En consolidé, les banques participatives seules affichent un déficit de 7,71 MDH, principalement impacté par Bank Al Karam, qui reste l’exception à cette tendance positive. Le déficit de Bank Al Karam s'est aggravé, passant de 12 MDH à 20 MDH à fin juin 2024.
« Les banques participatives au Maroc bénéficient aujourd'hui d'une rentabilité accrue, soutenue par l'expérience acquise, la rationalisation de leurs coûts initiaux et une diversification stratégique de leurs financements. », estime Said Amaghdir.
Les banques ont bénéficié de l'expérience accumulée depuis leur lancement en 2017, ce qui leur a permis de mieux comprendre les attentes des clients et d'affiner leurs offres en fonction des spécificités régionales. Ensuite, un facteur déterminant a été l'amortissement progressif des coûts structurels lourds, tels que les systèmes d'information, l'acquisition de sièges sociaux et l'ouverture d'agences, ce qui a permis aux banques de récolter les fruits de ces investissements initiaux.
Par ailleurs, l'amélioration des dépôts à vue et des dépôts d'investissement a renforcé les capacités financières des banques, leur permettant de diversifier leurs activités de financement. L'introduction de l’assurance Takaful a complété l'écosystème des banques participatives, notamment avec la couverture des risques liés aux décès emprunteurs, ce qui a contribué à solidifier leur position et à favoriser leur croissance.
Les perspectives d’avenir pour les banques participatives au Maroc s’annoncent particulièrement prometteuses, avec un intérêt croissant pour la création de valeur dans ce secteur.

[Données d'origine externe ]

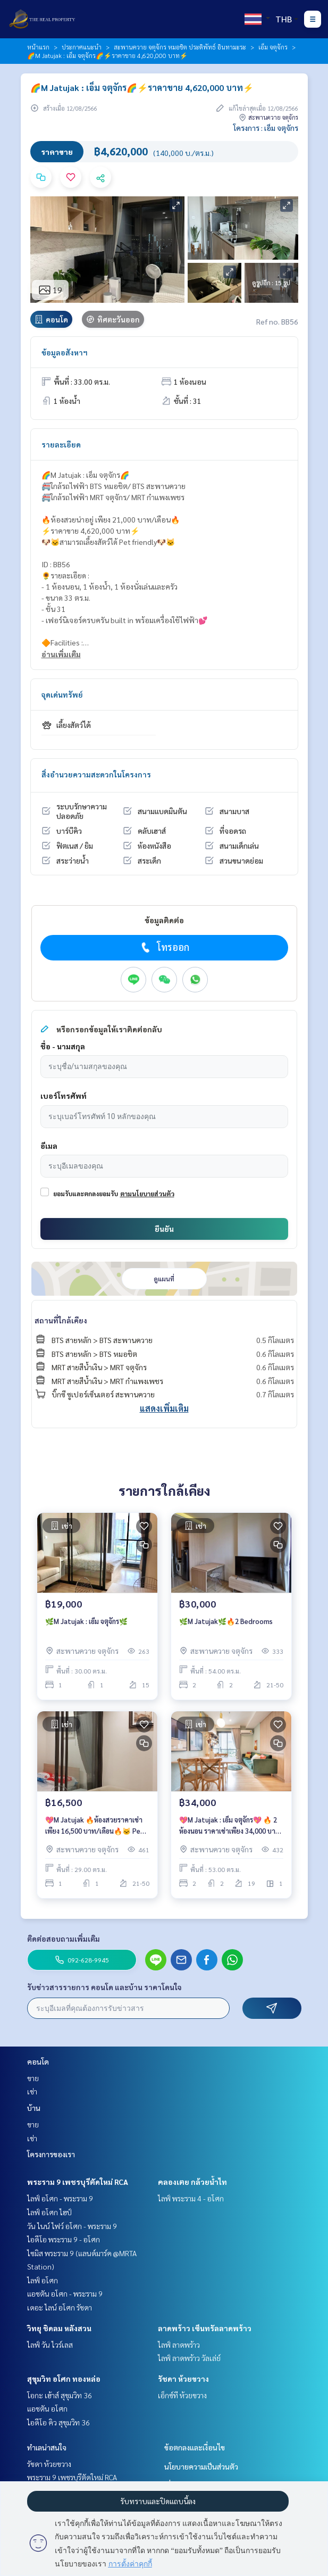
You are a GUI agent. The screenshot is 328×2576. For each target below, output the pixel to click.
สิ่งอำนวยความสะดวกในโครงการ (96, 774)
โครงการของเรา (51, 2154)
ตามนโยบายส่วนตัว (147, 1193)
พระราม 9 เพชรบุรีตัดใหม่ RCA (77, 2181)
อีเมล (48, 1145)
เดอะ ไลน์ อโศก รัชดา (59, 2307)
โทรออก (164, 947)
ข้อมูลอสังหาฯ (64, 352)
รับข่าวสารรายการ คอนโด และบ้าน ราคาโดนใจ (104, 1987)
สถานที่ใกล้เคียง (61, 1320)
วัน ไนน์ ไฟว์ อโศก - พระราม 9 (72, 2226)
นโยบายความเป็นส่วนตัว (201, 2466)
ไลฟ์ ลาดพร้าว (179, 2344)
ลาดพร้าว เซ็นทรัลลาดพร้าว (204, 2328)
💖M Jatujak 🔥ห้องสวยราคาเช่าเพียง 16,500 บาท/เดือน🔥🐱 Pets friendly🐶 (96, 1825)
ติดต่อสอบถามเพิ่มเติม (63, 1938)
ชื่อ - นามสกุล (62, 1046)
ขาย (33, 2078)
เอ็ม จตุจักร (273, 47)
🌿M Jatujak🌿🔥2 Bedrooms (226, 1621)
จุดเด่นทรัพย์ (62, 694)
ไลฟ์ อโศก (42, 2280)
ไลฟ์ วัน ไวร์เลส (50, 2344)
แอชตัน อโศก (47, 2408)
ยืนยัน (164, 1228)
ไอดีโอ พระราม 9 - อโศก (63, 2239)
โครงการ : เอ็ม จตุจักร (265, 127)
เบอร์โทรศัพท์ (63, 1095)
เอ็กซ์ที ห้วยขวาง (182, 2395)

Younes Araqi Houssaini, Directeur chez Effis Group, explique : « Nous voyons émerger des initiatives autour de la digitalisation des parcours clients, des plateformes de gestion de patrimoine conformes à la charia, ainsi que des solutions de financement participatif en ligne. » À plus long terme, des opportunités significatives se dessinent également dans des domaines comme la finance verte. « Nous avons récemment accompagné une banque dans l’étude de faisabilité d’un fonds vert participatif, destiné à financer des projets environnementaux conformes à la charia, » poursuit-il. Les banques participatives, en offrant des produits financiers éthiques alignés sur les objectifs de développement durable, peuvent devenir des acteurs clés.